▶ **Task prompt**
Copy each line below in which the string "will" appears.

[Supplied material Boundary: Start]

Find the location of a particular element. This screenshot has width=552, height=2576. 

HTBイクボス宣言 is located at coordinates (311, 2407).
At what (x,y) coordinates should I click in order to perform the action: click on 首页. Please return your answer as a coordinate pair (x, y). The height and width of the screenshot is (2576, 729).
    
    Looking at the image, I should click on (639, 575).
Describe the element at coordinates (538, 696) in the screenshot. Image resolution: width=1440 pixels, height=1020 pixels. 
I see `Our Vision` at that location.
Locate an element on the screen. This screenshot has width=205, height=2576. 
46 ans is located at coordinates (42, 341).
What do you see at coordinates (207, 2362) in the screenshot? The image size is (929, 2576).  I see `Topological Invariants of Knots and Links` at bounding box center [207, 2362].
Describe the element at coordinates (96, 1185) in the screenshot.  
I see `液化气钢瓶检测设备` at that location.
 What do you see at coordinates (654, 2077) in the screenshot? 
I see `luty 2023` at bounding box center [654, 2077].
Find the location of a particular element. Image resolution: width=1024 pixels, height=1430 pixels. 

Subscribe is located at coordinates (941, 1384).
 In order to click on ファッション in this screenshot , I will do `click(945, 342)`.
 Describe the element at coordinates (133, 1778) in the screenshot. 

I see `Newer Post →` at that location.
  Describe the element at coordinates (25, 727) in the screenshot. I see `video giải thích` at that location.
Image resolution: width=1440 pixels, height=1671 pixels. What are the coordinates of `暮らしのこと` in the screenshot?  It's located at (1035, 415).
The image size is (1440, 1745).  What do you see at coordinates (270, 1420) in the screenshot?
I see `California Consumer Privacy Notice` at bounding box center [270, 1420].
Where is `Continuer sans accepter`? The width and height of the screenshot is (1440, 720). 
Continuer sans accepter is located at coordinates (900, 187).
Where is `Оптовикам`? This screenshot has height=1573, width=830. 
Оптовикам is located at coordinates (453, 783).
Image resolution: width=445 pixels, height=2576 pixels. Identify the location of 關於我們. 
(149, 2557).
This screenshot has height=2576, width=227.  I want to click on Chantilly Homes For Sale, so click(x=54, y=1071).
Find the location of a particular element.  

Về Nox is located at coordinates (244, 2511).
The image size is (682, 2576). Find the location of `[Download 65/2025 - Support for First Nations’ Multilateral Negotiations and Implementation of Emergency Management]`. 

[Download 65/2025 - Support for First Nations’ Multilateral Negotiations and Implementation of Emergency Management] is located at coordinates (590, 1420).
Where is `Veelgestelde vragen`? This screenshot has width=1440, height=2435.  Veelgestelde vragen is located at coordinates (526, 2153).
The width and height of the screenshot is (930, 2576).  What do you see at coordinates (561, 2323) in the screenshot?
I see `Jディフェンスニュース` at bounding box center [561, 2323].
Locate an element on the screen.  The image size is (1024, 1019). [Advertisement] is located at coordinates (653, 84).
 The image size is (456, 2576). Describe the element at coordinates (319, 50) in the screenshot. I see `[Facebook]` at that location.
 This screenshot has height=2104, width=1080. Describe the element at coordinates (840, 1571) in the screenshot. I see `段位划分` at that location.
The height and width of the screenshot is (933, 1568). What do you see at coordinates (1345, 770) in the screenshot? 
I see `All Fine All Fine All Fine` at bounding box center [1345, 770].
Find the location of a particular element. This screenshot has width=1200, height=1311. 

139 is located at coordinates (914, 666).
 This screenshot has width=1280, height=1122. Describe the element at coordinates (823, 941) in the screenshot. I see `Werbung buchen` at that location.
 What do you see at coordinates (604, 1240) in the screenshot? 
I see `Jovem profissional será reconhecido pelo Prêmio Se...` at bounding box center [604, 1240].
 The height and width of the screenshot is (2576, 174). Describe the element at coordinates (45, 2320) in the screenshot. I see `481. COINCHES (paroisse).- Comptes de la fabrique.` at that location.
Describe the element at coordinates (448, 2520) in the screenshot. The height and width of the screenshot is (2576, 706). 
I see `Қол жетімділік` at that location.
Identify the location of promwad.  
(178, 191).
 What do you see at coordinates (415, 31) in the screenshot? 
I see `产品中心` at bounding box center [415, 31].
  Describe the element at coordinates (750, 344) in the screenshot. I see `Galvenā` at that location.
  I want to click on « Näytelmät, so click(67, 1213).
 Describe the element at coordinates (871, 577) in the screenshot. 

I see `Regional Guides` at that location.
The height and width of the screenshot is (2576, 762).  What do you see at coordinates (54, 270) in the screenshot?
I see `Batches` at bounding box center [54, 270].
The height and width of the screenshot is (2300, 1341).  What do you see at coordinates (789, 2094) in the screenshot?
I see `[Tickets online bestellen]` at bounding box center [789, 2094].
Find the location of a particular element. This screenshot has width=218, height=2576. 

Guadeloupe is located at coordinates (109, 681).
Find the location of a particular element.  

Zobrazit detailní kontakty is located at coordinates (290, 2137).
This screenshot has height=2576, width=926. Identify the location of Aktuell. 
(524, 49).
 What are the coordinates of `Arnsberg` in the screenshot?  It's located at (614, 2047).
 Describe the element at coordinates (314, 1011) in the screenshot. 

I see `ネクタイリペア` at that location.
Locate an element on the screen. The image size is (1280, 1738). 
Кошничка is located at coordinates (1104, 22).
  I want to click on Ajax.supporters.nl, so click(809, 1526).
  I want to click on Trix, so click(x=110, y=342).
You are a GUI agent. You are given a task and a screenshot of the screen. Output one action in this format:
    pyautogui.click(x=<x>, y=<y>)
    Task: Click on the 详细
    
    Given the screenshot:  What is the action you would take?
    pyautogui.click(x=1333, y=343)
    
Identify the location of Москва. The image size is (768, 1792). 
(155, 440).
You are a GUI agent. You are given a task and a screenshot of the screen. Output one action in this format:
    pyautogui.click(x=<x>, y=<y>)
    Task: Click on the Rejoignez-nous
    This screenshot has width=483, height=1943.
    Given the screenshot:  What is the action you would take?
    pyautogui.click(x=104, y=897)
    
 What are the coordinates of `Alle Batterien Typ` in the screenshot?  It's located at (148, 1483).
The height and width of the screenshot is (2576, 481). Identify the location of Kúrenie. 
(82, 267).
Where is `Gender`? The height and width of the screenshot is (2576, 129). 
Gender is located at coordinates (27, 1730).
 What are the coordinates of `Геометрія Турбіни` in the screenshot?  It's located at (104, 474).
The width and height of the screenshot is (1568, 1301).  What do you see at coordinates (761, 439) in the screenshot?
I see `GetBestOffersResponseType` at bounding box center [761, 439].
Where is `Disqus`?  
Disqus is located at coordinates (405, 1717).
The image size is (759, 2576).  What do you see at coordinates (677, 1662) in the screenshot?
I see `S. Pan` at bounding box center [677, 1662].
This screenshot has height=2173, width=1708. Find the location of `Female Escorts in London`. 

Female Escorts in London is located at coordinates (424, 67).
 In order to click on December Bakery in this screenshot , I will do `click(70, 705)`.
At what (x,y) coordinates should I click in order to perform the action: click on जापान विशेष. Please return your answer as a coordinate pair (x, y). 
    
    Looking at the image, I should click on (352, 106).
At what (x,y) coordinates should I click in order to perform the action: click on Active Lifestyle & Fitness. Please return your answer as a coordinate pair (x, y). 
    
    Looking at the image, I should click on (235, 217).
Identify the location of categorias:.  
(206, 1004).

[Supplied material Boundary: End]

▶ **Your response**
 In order to click on ファッション in this screenshot , I will do `click(945, 342)`.
 In order to click on December Bakery in this screenshot , I will do `click(70, 705)`.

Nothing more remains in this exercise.